— Directions for this task —
For the entries below, report every line that includes the word "tiempo".

— Recorded information —
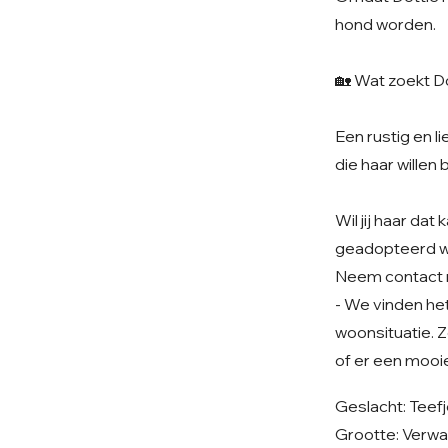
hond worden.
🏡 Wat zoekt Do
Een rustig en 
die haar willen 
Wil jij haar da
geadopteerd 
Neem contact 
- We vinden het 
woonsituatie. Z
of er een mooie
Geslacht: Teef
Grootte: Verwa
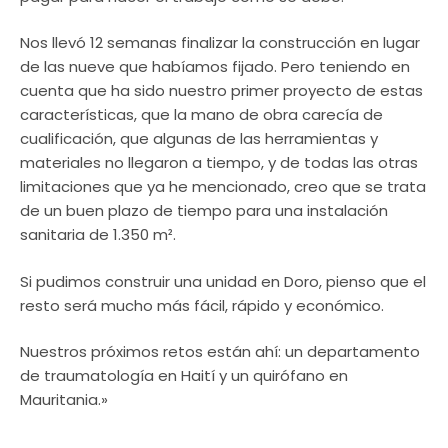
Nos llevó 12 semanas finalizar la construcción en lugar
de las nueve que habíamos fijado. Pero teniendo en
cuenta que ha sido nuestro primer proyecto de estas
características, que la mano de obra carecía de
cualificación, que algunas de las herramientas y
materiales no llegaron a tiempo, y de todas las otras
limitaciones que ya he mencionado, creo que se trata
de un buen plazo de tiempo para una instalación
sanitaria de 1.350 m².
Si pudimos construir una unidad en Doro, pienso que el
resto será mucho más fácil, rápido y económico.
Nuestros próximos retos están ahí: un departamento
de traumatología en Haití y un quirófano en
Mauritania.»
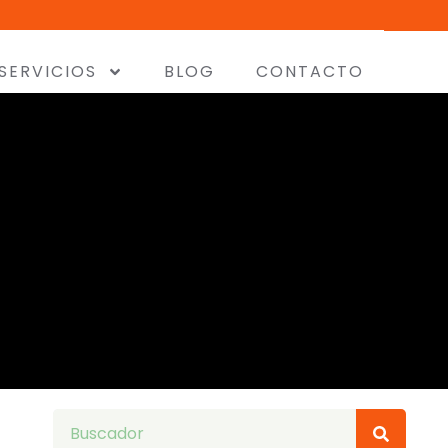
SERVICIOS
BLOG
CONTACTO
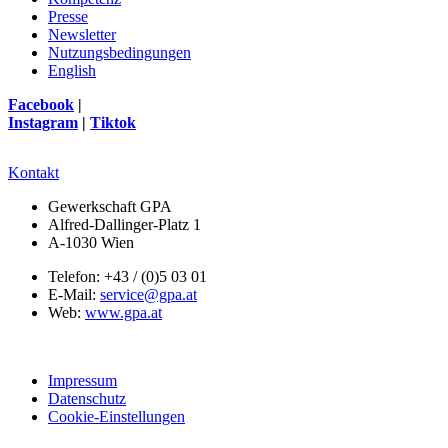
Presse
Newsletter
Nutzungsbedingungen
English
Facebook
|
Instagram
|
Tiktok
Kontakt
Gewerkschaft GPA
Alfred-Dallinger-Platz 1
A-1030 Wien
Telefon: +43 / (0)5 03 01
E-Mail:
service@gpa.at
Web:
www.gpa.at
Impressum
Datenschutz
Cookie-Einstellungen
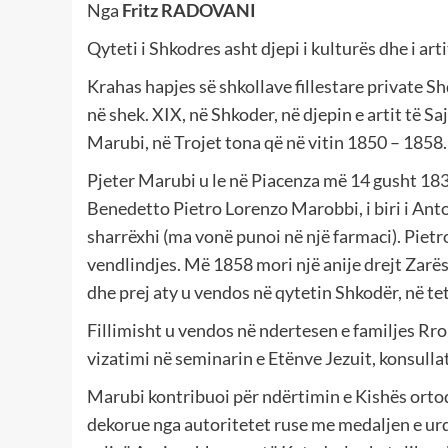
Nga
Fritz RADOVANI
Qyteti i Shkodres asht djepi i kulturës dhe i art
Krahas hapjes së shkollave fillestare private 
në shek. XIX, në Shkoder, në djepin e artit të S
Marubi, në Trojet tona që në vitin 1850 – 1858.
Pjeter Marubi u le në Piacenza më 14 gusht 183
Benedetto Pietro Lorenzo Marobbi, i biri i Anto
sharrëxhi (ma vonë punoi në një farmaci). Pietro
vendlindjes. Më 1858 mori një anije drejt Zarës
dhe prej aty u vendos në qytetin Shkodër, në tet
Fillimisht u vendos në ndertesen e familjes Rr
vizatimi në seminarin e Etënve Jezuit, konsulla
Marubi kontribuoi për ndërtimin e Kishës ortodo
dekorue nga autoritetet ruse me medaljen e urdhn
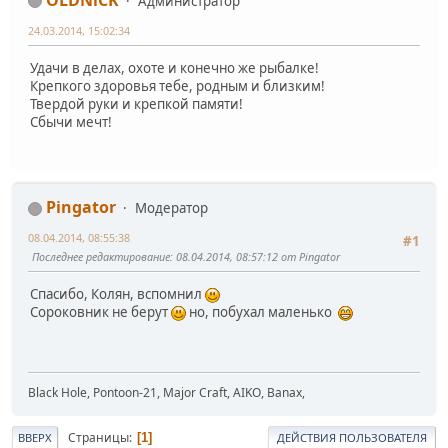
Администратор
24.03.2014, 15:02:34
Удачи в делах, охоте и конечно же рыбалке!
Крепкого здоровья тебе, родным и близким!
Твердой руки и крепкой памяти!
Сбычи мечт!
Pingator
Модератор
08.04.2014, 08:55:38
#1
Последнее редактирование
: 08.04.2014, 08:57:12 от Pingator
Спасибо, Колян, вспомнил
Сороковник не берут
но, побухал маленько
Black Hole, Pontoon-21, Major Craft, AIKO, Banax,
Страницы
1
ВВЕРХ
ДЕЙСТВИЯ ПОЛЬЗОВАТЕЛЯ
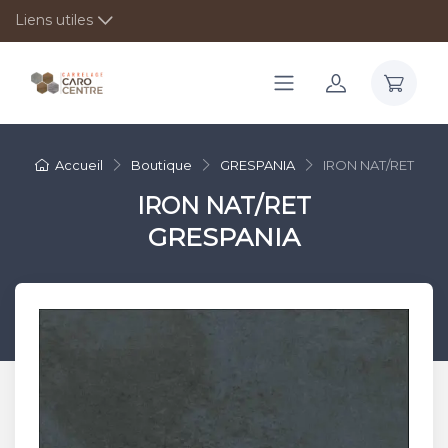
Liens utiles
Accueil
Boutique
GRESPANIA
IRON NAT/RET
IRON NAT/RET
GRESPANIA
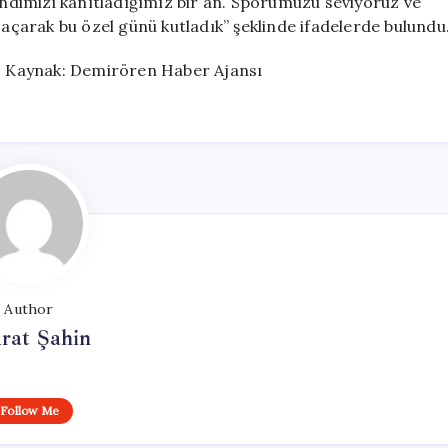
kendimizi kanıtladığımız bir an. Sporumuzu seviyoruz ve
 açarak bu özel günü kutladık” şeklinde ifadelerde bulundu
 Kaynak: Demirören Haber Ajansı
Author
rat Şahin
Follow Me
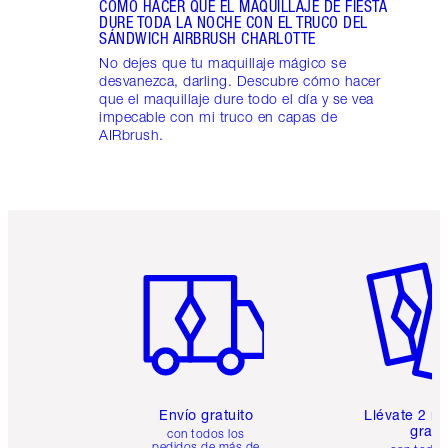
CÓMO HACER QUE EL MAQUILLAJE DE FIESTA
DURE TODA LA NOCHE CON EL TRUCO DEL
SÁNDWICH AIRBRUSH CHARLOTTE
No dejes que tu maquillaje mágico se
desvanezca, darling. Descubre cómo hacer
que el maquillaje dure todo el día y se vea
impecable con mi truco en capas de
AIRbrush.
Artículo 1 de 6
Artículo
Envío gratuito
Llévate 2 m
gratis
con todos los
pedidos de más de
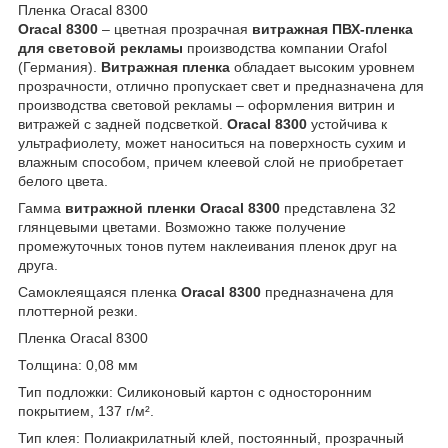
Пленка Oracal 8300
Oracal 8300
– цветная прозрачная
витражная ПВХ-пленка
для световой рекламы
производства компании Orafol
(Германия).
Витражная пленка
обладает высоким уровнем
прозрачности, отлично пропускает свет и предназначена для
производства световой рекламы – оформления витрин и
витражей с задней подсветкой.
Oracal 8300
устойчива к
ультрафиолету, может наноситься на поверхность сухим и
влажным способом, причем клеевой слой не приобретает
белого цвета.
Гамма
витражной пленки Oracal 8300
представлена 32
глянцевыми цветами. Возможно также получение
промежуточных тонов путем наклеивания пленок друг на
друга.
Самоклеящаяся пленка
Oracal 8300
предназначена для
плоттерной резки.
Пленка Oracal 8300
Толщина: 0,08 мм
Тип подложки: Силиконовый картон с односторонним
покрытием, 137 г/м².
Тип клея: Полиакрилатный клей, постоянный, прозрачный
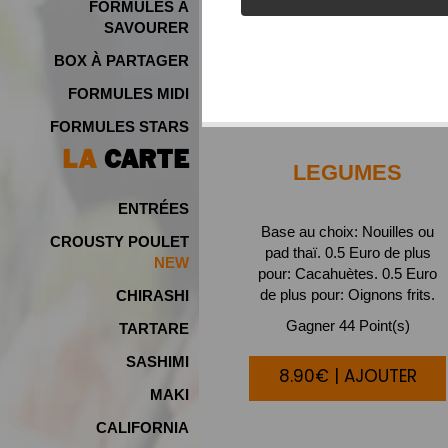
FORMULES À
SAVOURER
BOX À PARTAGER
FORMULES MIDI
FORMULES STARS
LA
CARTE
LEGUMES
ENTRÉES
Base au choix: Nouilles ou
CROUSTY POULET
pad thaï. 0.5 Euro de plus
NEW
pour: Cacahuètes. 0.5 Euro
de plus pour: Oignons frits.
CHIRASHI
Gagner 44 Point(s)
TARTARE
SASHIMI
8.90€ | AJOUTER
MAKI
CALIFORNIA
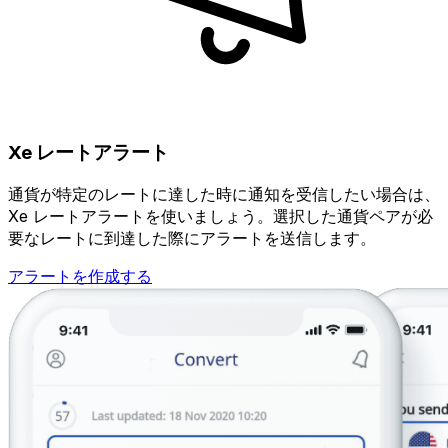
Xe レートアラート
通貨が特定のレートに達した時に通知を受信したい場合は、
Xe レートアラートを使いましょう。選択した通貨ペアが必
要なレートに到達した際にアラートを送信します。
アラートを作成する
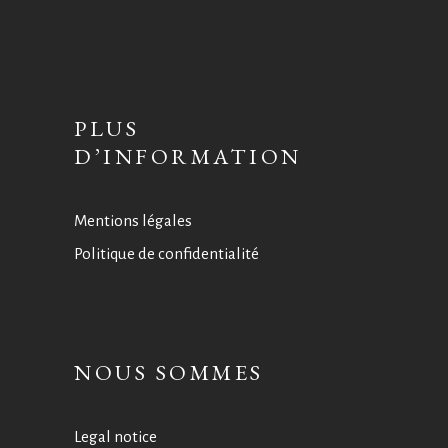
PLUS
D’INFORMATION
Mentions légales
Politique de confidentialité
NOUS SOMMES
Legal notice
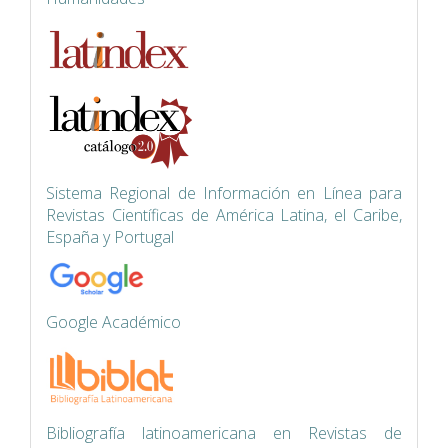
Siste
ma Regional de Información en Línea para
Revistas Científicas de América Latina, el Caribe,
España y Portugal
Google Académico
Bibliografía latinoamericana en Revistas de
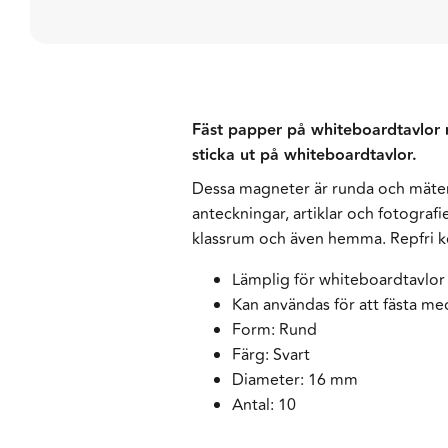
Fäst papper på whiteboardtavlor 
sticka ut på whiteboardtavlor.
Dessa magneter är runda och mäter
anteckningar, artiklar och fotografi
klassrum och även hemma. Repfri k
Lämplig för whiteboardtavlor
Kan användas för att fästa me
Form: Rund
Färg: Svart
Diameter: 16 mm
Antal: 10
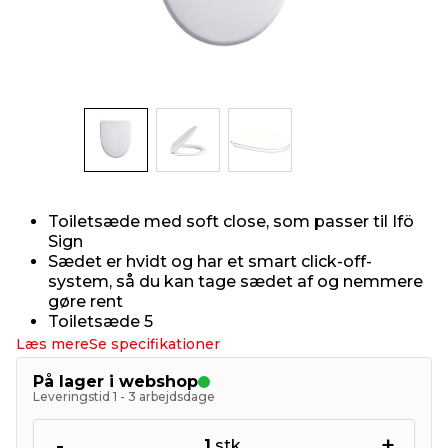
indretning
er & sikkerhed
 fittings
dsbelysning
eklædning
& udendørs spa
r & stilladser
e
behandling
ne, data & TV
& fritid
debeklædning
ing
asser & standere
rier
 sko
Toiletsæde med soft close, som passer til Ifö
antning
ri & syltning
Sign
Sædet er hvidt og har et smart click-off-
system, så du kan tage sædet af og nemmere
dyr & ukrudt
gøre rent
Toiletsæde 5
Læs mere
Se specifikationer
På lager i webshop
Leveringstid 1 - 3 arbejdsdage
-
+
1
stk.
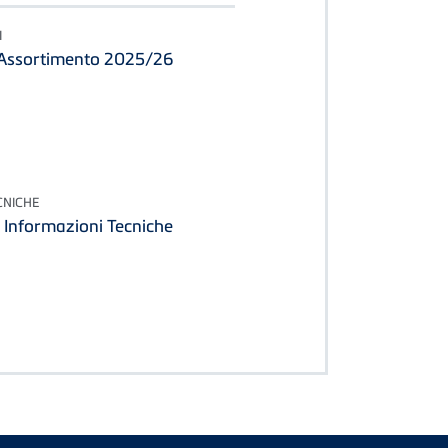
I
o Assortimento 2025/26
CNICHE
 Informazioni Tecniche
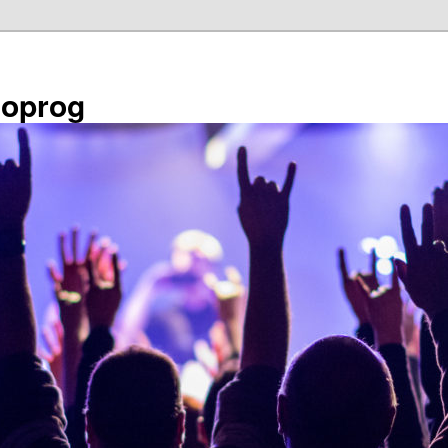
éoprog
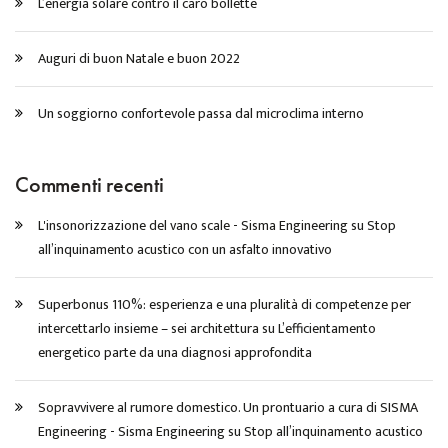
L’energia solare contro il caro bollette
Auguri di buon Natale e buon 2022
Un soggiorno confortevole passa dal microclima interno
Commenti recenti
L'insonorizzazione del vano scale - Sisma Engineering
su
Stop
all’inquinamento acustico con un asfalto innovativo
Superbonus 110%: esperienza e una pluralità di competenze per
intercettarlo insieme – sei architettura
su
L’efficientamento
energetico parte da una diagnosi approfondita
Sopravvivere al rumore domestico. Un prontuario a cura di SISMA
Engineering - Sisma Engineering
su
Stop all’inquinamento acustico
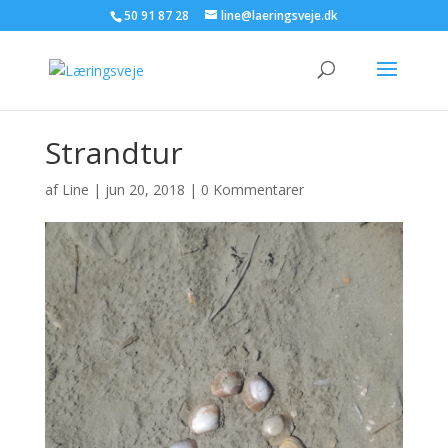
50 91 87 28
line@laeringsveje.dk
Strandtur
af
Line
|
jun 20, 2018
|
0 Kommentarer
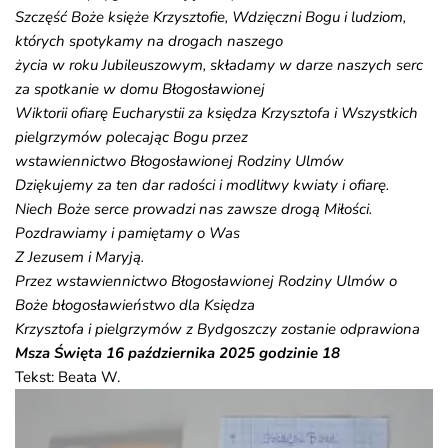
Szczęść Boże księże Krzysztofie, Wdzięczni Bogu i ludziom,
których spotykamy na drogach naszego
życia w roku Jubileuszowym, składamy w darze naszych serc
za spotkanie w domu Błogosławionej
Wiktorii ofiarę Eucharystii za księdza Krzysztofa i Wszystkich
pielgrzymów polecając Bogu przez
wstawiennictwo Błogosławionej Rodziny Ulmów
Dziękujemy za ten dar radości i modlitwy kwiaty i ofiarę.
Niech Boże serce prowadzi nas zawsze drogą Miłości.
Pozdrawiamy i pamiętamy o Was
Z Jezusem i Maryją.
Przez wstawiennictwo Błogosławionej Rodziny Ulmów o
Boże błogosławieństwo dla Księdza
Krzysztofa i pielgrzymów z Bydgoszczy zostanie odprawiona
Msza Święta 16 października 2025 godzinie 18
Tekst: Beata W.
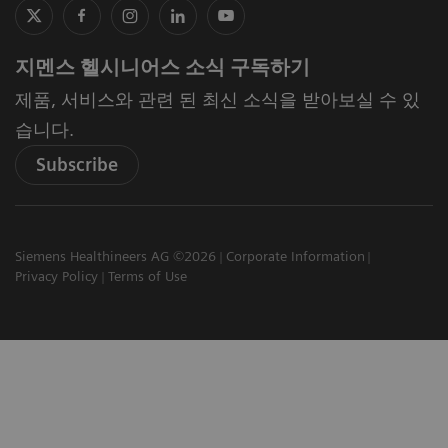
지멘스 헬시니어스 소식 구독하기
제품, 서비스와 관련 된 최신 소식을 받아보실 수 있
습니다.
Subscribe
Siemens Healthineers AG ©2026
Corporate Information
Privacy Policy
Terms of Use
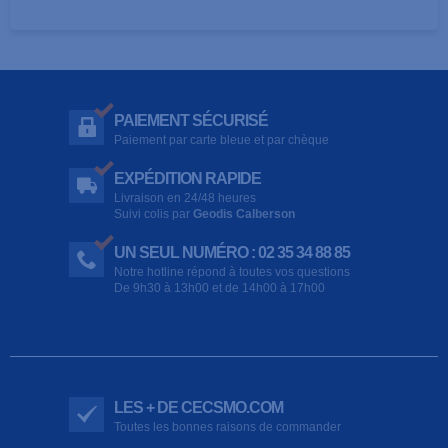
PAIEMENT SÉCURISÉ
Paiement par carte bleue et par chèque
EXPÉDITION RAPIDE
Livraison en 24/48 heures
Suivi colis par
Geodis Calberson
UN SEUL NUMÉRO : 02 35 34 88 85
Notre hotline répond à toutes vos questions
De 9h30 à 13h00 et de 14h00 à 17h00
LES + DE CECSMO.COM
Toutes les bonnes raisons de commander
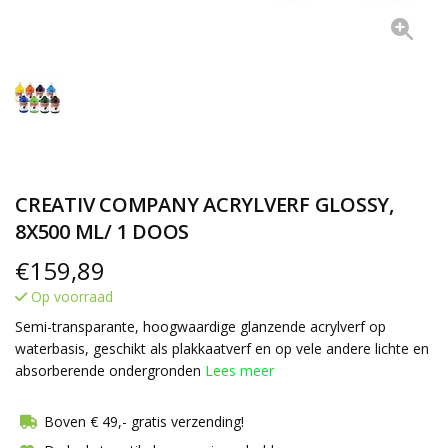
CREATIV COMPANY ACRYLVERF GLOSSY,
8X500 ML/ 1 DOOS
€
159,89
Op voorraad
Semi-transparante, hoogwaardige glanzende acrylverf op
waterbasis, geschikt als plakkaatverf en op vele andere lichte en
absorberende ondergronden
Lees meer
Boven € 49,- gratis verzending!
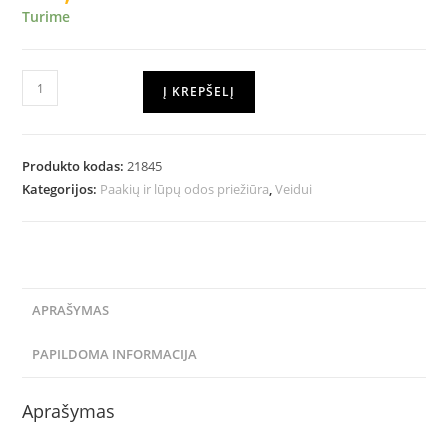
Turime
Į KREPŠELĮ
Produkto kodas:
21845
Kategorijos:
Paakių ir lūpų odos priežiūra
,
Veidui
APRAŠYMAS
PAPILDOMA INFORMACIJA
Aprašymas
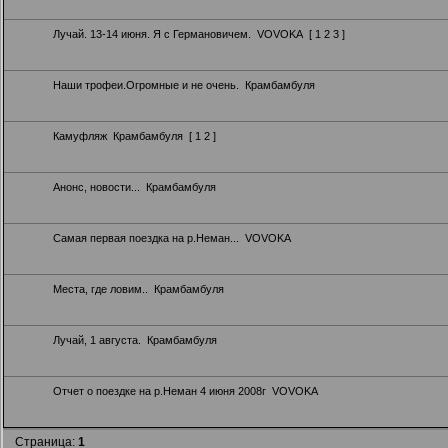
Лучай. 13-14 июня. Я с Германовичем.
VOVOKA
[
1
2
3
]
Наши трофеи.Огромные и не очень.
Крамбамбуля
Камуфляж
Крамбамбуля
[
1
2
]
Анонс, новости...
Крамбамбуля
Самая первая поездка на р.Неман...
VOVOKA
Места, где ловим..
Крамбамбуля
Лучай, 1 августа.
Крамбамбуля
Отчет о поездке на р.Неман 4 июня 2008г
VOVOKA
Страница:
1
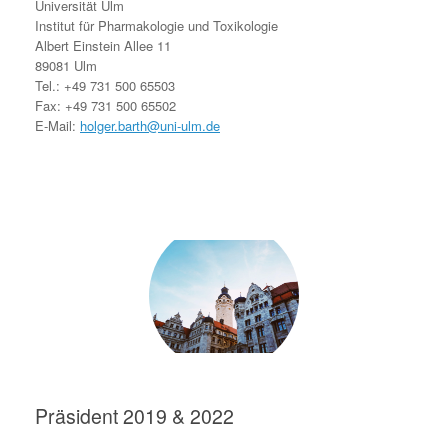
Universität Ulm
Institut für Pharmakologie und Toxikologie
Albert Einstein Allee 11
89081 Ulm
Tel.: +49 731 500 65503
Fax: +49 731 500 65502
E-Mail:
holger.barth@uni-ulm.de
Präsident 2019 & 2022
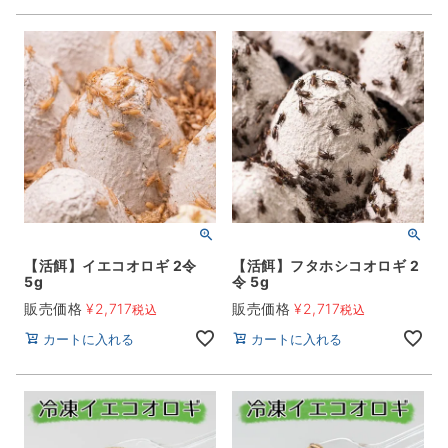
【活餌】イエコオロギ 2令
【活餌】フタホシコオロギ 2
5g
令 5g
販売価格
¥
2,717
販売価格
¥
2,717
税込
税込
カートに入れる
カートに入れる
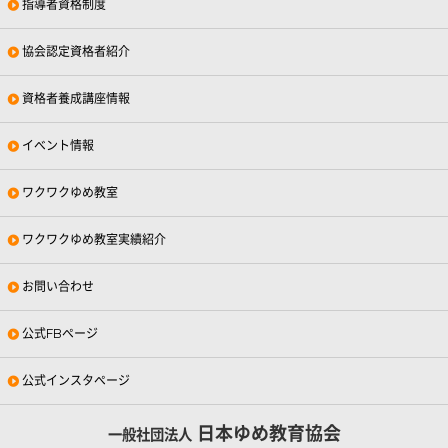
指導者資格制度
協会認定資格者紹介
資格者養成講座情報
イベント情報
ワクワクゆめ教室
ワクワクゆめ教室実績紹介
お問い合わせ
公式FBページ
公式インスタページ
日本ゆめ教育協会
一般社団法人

— Answer to the exercise —
materiales no llegaron a tiempo, y de todas las otras
de un buen plazo de tiempo para una instalación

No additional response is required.